The board’s report outlined decisions by Microsoft that diminished enterprise security, risk management, and customer trust, prompting recommendations for comprehensive security reforms across all Microsoft products. Last year, the intrusion affected senior officials at the US State and Commerce departments, including Commerce Secretary Gina Raimondo and US Ambassador to China Nicholas Burns, raising concerns about the theft of sensitive emails from prominent American figures.

Despite acknowledging the inevitability of cyberattacks from well-resourced adversaries, Microsoft emphasised its commitment to enhancing system defences and implementing robust security measures. The company highlighted ongoing efforts to fortify systems against cyber threats and enhance detection capabilities to fend off adversarial attacks. The incident underscores the persistent challenges posed by cyber threats and the imperative for technology companies to prioritise cybersecurity measures to safeguard sensitive data and operations against evolving threats.

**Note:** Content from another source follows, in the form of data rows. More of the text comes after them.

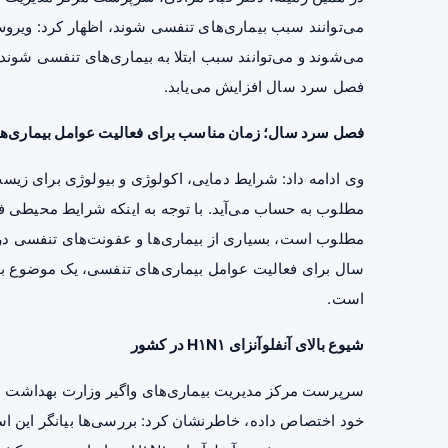
می‌توانند سبب بیماری‌های تنفسی شوند، اظهار کرد: ویروس‌
می‌شوند و می‌توانند سبب ابتلا به بیماری‌های تنفسی شوند.
فصل سرد سال افزایش می‌یابد.
فصل سرد سال؛ زمان مناسب برای فعالیت عوامل بیماری‌ه
وی ادامه داد: شرایط دمایی، اکولوژی و بیولوژی برای زی
مطلوب به حساب می‌آید. با توجه به اینکه شرایط محیطی 
مطلوب است، بسیاری از بیماری‌ها و عفونت‌های تنفسی در
سال برای فعالیت عوامل بیماری‌های تنفسی، یک موضوع بو
است.
شیوع بالای آنفلوآنزای H۱N۱ در کشور
سرپرست مرکز مدیریت بیماری‌های واگیر وزارت بهداشت با بی
خود اختصاص داده، خاطرنشان کرد: بررسی‌ها بیانگر این است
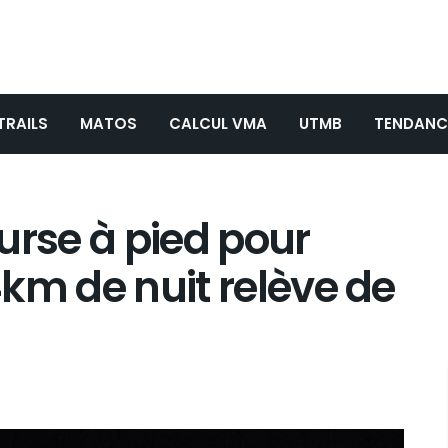
TRAILS
MATOS
CALCUL VMA
UTMB
TENDANC
urse à pied pour
24km de nuit relève de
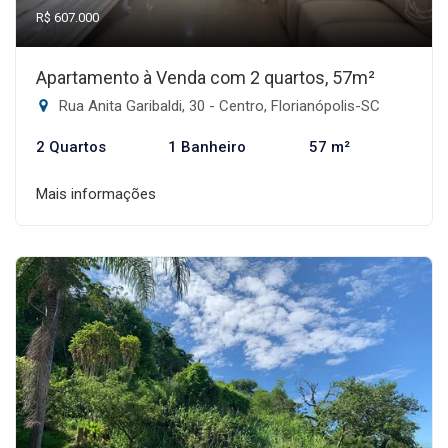
R$ 607.000
Apartamento à Venda com 2 quartos, 57m²
Rua Anita Garibaldi, 30 - Centro, Florianópolis-SC
2 Quartos
1 Banheiro
57 m²
Mais informações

China’s top prosecutor warns cybercriminals are exploiting blockchain and metaverse projects

China’s Supreme People’s Procuratorate (SPP) is ramping up efforts to combat cybercrime by targeting criminals who use blockchain and metaverse projects for illegal activities. The SPP is alarmed by the recent surge in online fraud, cyber violence, and personal information infringement. Notably, the SPP has observed a significant rise in cybercrimes committed on blockchains and within the metaverse, with criminals increasingly relying on cryptocurrencies for money laundering, making it challenging to trace their illicit wealth.

Ge Xiaoyan, the Deputy Prosecutor-General of the SPP, highlights a 64% year-on-year increase in charges related to cybercrime-related telecom fraud, while charges linked to internet theft have risen nearly 23%, and those related to online counterfeiting and sales of inferior goods have surged by almost 86%. Procuratorates have pressed charges against 280,000 individuals involved in cybercrime cases between January and November, reflecting a 36% year-on-year increase and constituting 19% of all criminal offenses.

The People’s Bank of China (PBoC) acknowledges the importance of regulating cryptocurrency and decentralized finance in its latest financial stability report. The PBoC emphasizes the necessity of international cooperation in regulating the industry.

Despite the ban on most crypto transactions and cryptocurrency mining, mainland China remains a significant hub for crypto-mining activities.